[Intel-xe] [PATCH v8 01/10] drm/xe: Handle errors from various components.

Thu Oct 19 13:23:30 UTC 2023

> -----Original Message-----
> From: Intel-xe <intel-xe-bounces at lists.freedesktop.org> On Behalf Of Aravind
> Iddamsetty
> Sent: Thursday, October 19, 2023 1:53 PM
> To: Ghimiray, Himal Prasad <himal.prasad.ghimiray at intel.com>; intel-
> xe at lists.freedesktop.org
> Cc: Nikula, Jani <jani.nikula at intel.com>; Roper, Matthew D
> <matthew.d.roper at intel.com>; Vivi, Rodrigo <rodrigo.vivi at intel.com>
> Subject: Re: [Intel-xe] [PATCH v8 01/10] drm/xe: Handle errors from various
> components.
> 
> 
> On 18/10/23 09:30, Himal Prasad Ghimiray wrote:
> > The GFX device reports two classes of errors: uncorrectable and
> > correctable. Depending on the severity uncorrectable errors are
> > further classified as non fatal and fatal. Driver will only handle
> > logging of errors and updating counters from various components within
> > the graphics device. Anything more will be handled at system level.
> >
> > Correctable and NonFatal errors are reported as interrupts, bits in
> > the Master Interrupt Register will be used to convey the class of error.
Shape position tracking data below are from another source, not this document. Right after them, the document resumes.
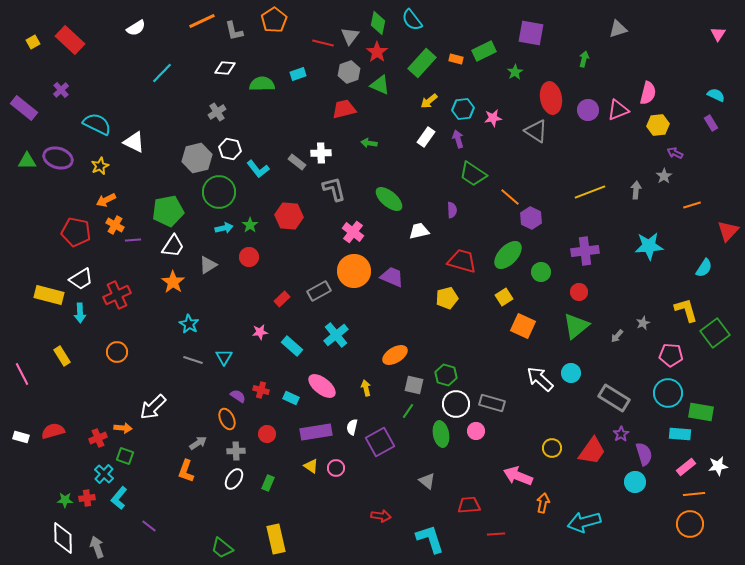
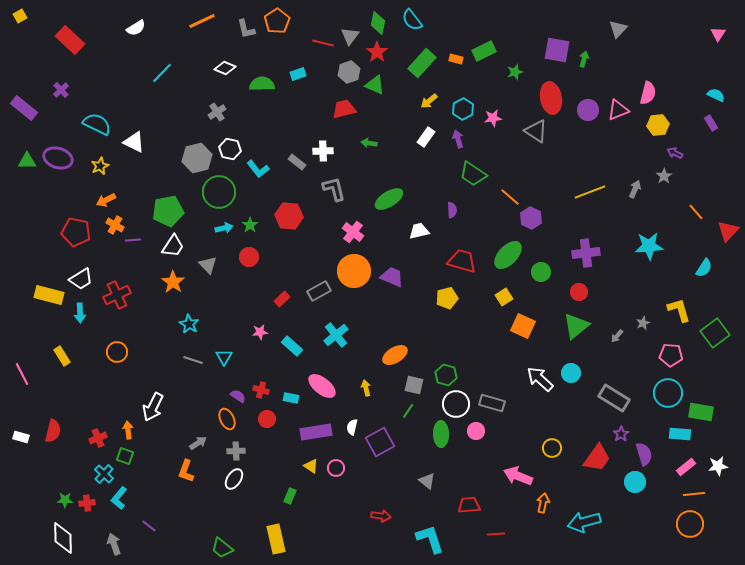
orange pentagon at (274, 20): moved 3 px right, 1 px down
gray triangle at (618, 29): rotated 30 degrees counterclockwise
gray L-shape at (234, 31): moved 12 px right, 2 px up
purple square at (531, 33): moved 26 px right, 17 px down
yellow square at (33, 42): moved 13 px left, 26 px up
white diamond at (225, 68): rotated 20 degrees clockwise
green star at (515, 72): rotated 14 degrees clockwise
green triangle at (380, 85): moved 5 px left
cyan hexagon at (463, 109): rotated 20 degrees counterclockwise
white cross at (321, 153): moved 2 px right, 2 px up
gray arrow at (636, 190): moved 1 px left, 1 px up; rotated 18 degrees clockwise
green ellipse at (389, 199): rotated 72 degrees counterclockwise
orange line at (692, 205): moved 4 px right, 7 px down; rotated 66 degrees clockwise
purple cross at (585, 251): moved 1 px right, 2 px down
gray triangle at (208, 265): rotated 42 degrees counterclockwise
yellow L-shape at (686, 310): moved 7 px left
cyan rectangle at (291, 398): rotated 14 degrees counterclockwise
white arrow at (153, 407): rotated 20 degrees counterclockwise
orange arrow at (123, 428): moved 5 px right, 2 px down; rotated 102 degrees counterclockwise
red semicircle at (53, 431): rotated 120 degrees clockwise
red circle at (267, 434): moved 15 px up
green ellipse at (441, 434): rotated 10 degrees clockwise
red trapezoid at (592, 451): moved 5 px right, 7 px down
green rectangle at (268, 483): moved 22 px right, 13 px down
red cross at (87, 498): moved 5 px down
gray arrow at (97, 547): moved 17 px right, 3 px up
> > Determine source of error (IP block) by reading the Device Error
> > Source Register (RW1C) that corresponds to the class of error being
> > serviced
> >
> > Fatal errors are reported as PCIe errors. When a PCIe error is
> > asserted, the OS will perform a device warm reset which causes the
> > driver to reload. The error registers are sticky and the values are
> > maintained through a warm reset. We read these registers during the
> > boot flow of the driver and increment the respective error counters.
> >
> > Bspec: 50875, 53073, 53074, 53075, 53076
> >
> > v6
> > - Limit the implementation to DG2 and PVC.
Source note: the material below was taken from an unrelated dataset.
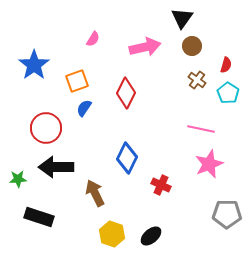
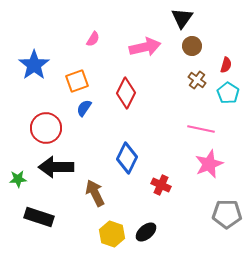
black ellipse: moved 5 px left, 4 px up
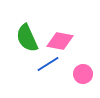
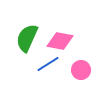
green semicircle: rotated 48 degrees clockwise
pink circle: moved 2 px left, 4 px up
> > - Limit the tile level logging to only PVC.
> > - Use xarray instead of array for error counters.
> > - Squash the fatal error reporting patch with this patch.
> > - use drm_dbg instead of drm_info to dump register values.
> > - use XE_HW_ERR_UNSPEC for error which are reported by leaf registers.
> > - use source_typeoferror_errorname convention for enum and error loging.
> > - Clean unused enums and there are no display supported ras error,
> > categorize them as unknown.
> > - Dont make xe_assign_hw_err_regs static.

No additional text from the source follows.